Leer, para mí, se impone como una necesidad, pero no con el fin de obtener conocimiento, quizás ni siquiera por placer, aunque lo haya, sino para facilitar la permanencia en este mundo, tan ajeno a nuestra voluntad, y del que sólo somos piezas prescindibles. Me permite, también, un diálogo interno, íntimo, en el que los sentidos se ponen a disposición de la imaginación, y se convierten en hilos con los que tejer y unificar las diferentes telas en las que, fuera de toda lógica y razón, se han convertido mis sentidos, sentimientos, recuerdos y pensamientos. Nadie gobierna su cerebro, que responde a leyes desconocidas, y somos ilusos si pensamos que porque a menudo, y caprichosamente, decida acompañarnos, es señal de que responde a nuestro dominio.

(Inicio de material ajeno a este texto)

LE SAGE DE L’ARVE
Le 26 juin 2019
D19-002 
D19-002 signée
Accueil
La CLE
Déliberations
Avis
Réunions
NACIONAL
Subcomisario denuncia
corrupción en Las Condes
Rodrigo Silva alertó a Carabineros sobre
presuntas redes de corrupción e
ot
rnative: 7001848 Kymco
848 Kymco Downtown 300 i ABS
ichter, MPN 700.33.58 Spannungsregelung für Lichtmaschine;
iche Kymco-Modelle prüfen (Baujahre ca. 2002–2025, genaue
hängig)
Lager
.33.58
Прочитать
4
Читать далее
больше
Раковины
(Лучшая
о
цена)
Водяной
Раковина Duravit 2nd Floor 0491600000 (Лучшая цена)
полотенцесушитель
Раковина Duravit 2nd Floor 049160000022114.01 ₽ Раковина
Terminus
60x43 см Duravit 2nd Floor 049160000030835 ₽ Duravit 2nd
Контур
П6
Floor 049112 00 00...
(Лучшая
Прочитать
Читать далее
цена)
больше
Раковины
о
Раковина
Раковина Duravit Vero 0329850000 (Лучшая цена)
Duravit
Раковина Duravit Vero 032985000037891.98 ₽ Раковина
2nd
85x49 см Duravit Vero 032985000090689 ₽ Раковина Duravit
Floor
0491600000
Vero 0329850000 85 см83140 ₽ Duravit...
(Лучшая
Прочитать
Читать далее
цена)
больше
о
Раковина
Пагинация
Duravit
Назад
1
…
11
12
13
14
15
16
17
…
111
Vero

Pero el arte, en este caso la lectura, nos facilita esa comunicación entre intimidades, vidas escritas, pintadas, esculpidas, entre hombres y mujeres, que trascienden la vida y la muerte, hablándonos, emocionándonos, desde los siglos más lejanos.

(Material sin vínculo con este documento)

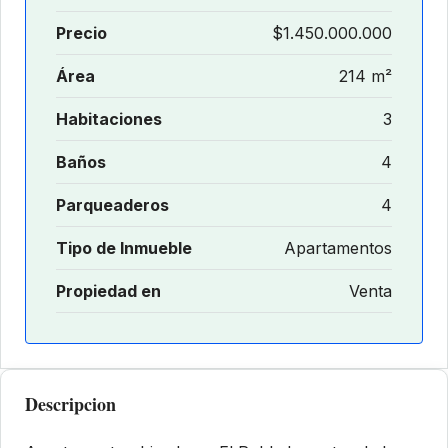
Precio
$1.450.000.000
Área
214 m²
Habitaciones
3
Baños
4
Parqueaderos
4
Tipo de Inmueble
Apartamentos
Propiedad en
Venta
Descripcion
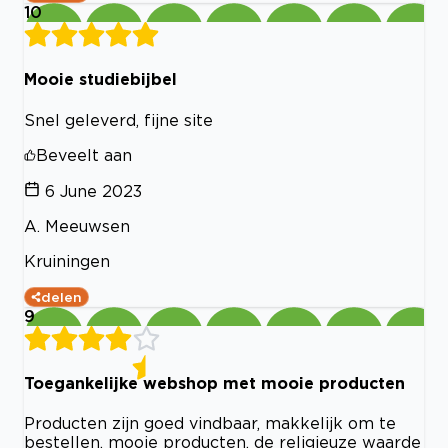
10
Mooie studiebijbel
Snel geleverd, fijne site
Beveelt aan
6 June 2023
A. Meeuwsen
Kruiningen
delen
9
Toegankelijke webshop met mooie producten
Producten zijn goed vindbaar, makkelijk om te
bestellen, mooie producten, de religieuze waarde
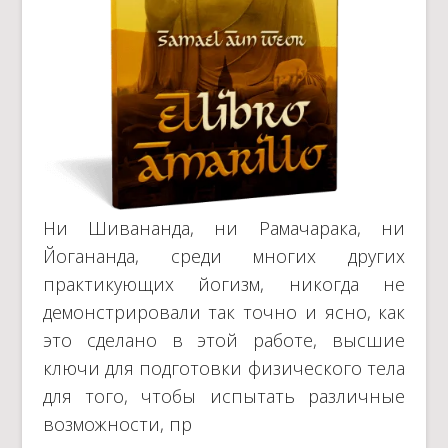
Ни Шивананда, ни Рамачарака, ни
Йогананда, среди многих других
практикующих йогизм, никогда не
демонстрировали так точно и ясно, как
это сделано в этой работе, высшие
ключи для подготовки физического тела
для того, чтобы испытать различные
возможности, пр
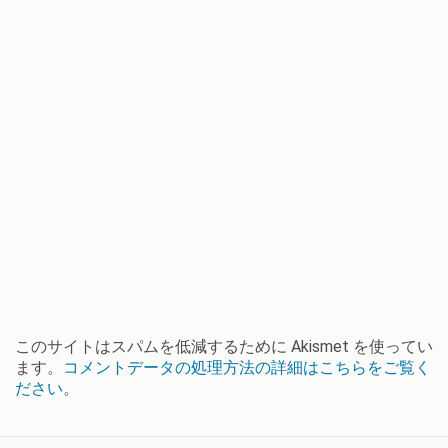
このサイトはスパムを低減するために Akismet を使ってい
ます。
コメントデータの処理方法の詳細はこちらをご覧く
ださい
。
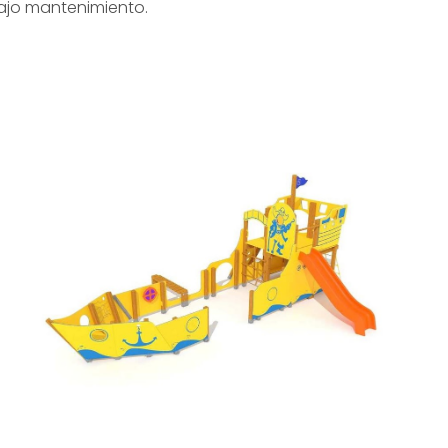
bajo mantenimiento.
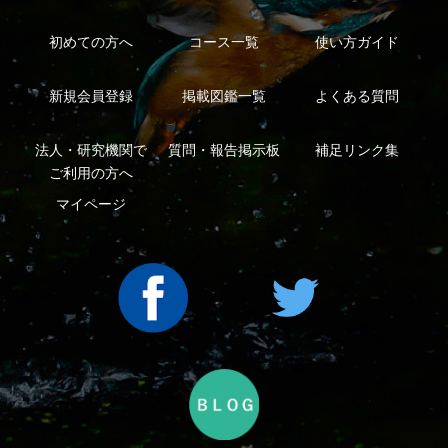
利用規約
有料会員利用規約
お問い合わせ
プライバ
｜
｜
｜
シーについて
特定商取引法に基づく表示
運営会社
インプレスグル
｜
｜
ープ
Copyright ©2016 Yama-kei Publishers co.,Ltd.
An impress Group Company. All rights reserved.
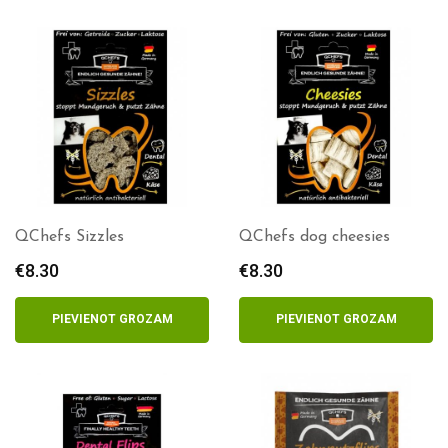
QChefs Sizzles
QChefs dog cheesies
€
8.30
€
8.30
PIEVIENOT GROZAM
PIEVIENOT GROZAM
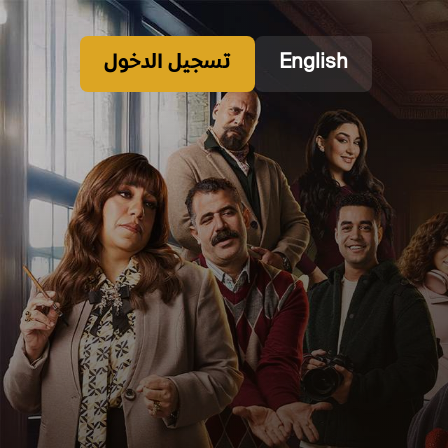
English
تسجيل الدخول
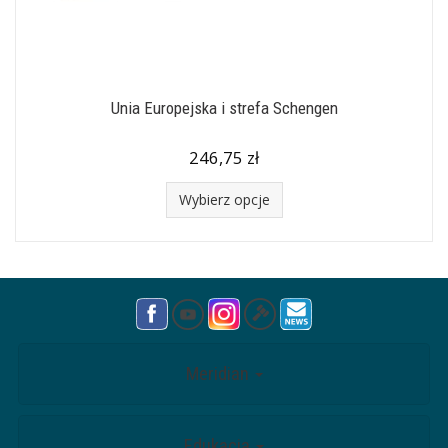
Unia Europejska i strefa Schengen
246,75 zł
Wybierz opcje
Meridian
Edukacja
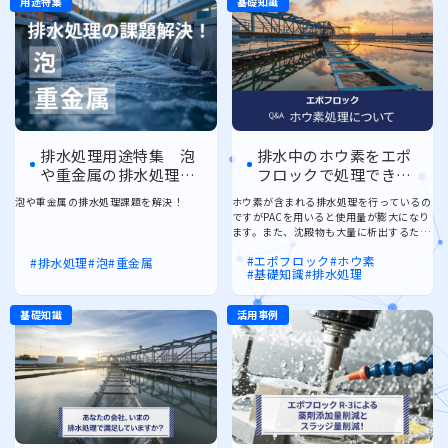
MIYOSHI MIRAI PLATFORM
ミヨシ油脂 コーポレートサイト
English
排水処理用途特集 泡
排水中のホウ素をエポ
や重金属の排水処理課
フロックで処理できま
題を解決！
すか？
泡や重金属の排水処理課題を解決！
ホウ素が含まれる排水処理を行っているの
ですがPACを用いると使用量が膨大になり
ます。また、沈殿物も大量に析出するた
め、削減できる方法がないか検討していま
エポフロック
ホウ素
す。 エポフロックでホウ素を処理すること
排水処理
泡
重金属
基礎知識
排水処理
はできますか？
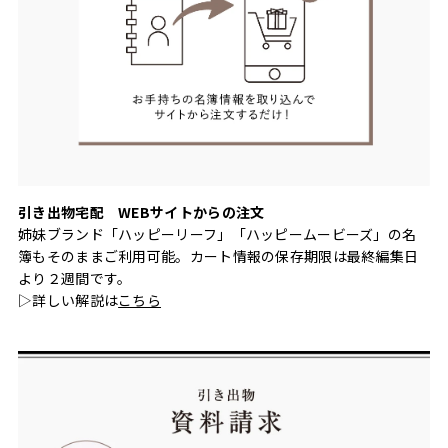
引き出物宅配 WEBサイトからの注文
姉妹ブランド「ハッピーリーフ」「ハッピームービーズ」の名
簿もそのままご利用可能。カート情報の保存期限は最終編集日
より２週間です。
▷詳しい解説は
こちら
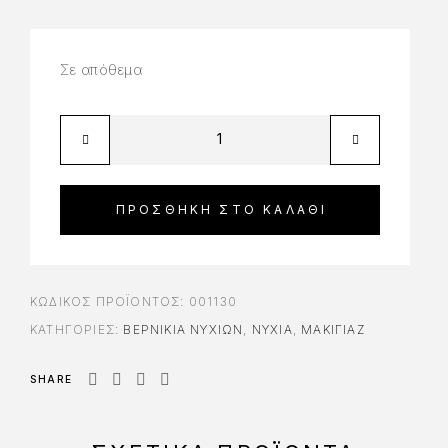
Σε απόθεμα
ΠΡΟΣΘΉΚΗ ΣΤΟ ΚΑΛΆΘΙ
ΚΩΔΙΚΌΣ ΠΡΟΪΌΝΤΟΣ:
001130
ΚΑΤΗΓΟΡΊΕΣ:
ΒΕΡΝΊΚΙΑ ΝΥΧΙΏΝ
,
ΝΎΧΙΑ
,
ΜΑΚΙΓΙΑΖ
SHARE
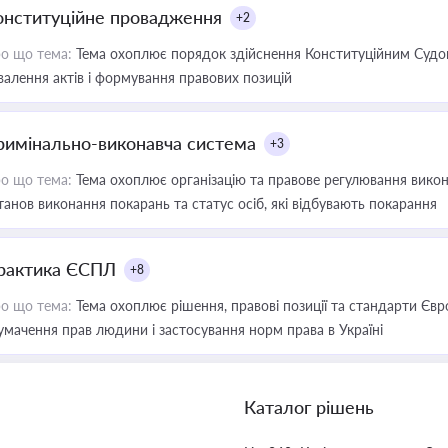
онституційне провадження
+2
о що тема:
Тема охоплює порядок здійснення Конституційним Судом
валення актів і формування правових позицій
римінально-виконавча система
+3
о що тема:
Тема охоплює організацію та правове регулювання викона
танов виконання покарань та статус осіб, які відбувають покарання
рактика ЄСПЛ
+8
о що тема:
Тема охоплює рішення, правові позиції та стандарти Євр
умачення прав людини і застосування норм права в Україні
Каталог рішень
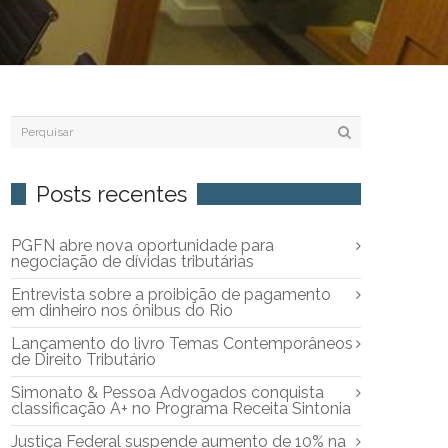
Posts recentes
PGFN abre nova oportunidade para
negociação de dívidas tributárias
Entrevista sobre a proibição de pagamento
em dinheiro nos ônibus do Rio
Lançamento do livro Temas Contemporâneos
de Direito Tributário
Simonato & Pessoa Advogados conquista
classificação A+ no Programa Receita Sintonia
Justiça Federal suspende aumento de 10% na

Recuerdo a mi madre temblar, compungida, y derramar lágrimas en su conmoción, al ver “la piedad” de Miguel Ángel. ¿No sientes el dolor de una madre que sostiene sobre sus brazos el cuerpo inerte de su hijo? ¿No sientes en su mirada de mármol, arder la vida encendida de los latidos minerales? Parecía decirme mamá. ¿Acaso no sientes su dolor? Y fue la mano de Miguel Ángel, la mano humana ya descarnada y estrellada, la que esculpió el dolor en su cisma, en su máxima expresión, en la roca fría y yerma, que conmueve hasta las lágrimas a mi madre, cinco siglos después. El arte nos hace inmortales, y por ello más humanos, clama en cualquiera de sus formas, el sentimiento que lucha por permanecer, por superar las frágiles leyes humanas.
Por ello, y quizás porque necesito más tiempo que el habitualmente necesario, el arte en mí requiere paciencia, y requiere dominio por mi parte. Leo, me detengo, vuelvo a una frase, la señalo, la vuelvo a leer, la incorporo a mi vida, y la dejo, como con vida propia, en ese pequeño espacio de la conciencia cotidiana, para que juguetee a su antojo con los pensamientos más inmediatos. Permanece como una melodía, una pregunta a la que no hallamos respuesta y que permanece dormida a la espera de que la respuesta, como un sonido lejano, la alcance y la despierte bruscamente de su sueño inquieto. Una estrofa de un poema que permanece en nuestra percepción, impregnando los silencios de un fina esencia insuficiente para pensarla, pero suficiente para sentirla. Pero ello requiere tiempo, y requiere, sobretodo, intimidad.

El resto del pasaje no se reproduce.